## Problem statement
In the entries below, return only the line containing "Ventilateur d'aération" and those after it, exactly, through the last line.

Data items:

↓

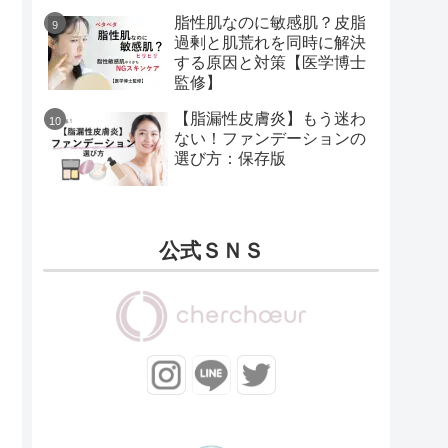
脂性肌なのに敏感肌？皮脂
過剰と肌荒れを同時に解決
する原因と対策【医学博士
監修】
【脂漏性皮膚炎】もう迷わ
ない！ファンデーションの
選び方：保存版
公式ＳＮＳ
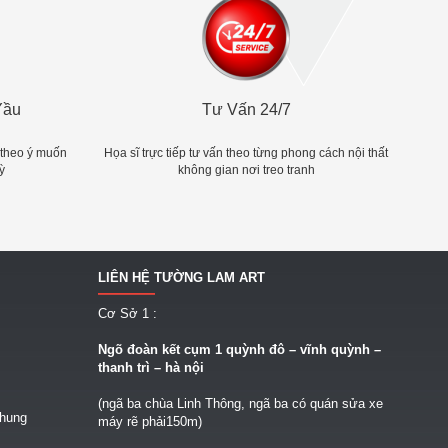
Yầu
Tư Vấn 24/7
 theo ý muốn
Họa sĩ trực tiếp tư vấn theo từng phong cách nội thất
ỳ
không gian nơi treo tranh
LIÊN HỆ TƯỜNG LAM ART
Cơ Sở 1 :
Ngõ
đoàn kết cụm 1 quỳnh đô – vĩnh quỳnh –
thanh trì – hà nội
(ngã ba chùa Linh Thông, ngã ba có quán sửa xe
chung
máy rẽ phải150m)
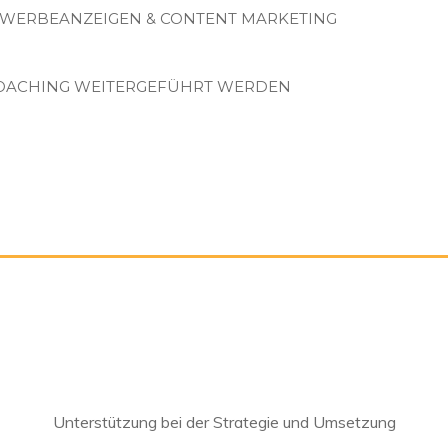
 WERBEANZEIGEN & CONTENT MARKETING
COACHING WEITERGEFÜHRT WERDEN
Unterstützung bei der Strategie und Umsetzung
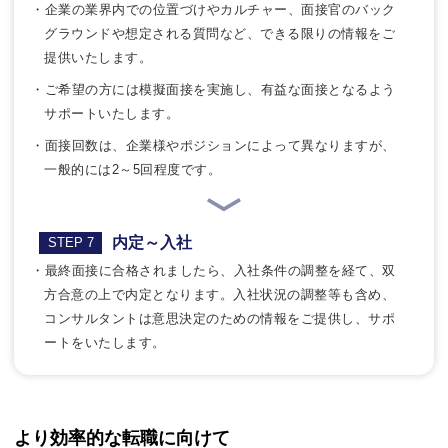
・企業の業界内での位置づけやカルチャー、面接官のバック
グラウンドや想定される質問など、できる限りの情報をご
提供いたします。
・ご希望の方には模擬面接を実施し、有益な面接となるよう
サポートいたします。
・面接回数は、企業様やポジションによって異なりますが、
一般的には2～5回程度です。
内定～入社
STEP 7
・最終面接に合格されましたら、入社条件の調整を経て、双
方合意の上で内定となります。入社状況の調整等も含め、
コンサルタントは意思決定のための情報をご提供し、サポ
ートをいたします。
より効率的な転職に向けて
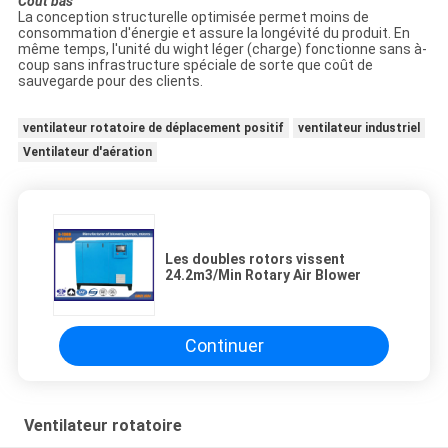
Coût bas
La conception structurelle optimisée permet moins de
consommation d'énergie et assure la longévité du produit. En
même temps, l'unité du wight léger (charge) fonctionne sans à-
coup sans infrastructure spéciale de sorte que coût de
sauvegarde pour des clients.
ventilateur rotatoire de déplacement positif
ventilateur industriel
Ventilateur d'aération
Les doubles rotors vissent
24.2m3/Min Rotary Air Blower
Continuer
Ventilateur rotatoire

↑

## Solution to the exercise
Ventilateur d'aération
Les doubles rotors vissent
24.2m3/Min Rotary Air Blower
Continuer
Ventilateur rotatoire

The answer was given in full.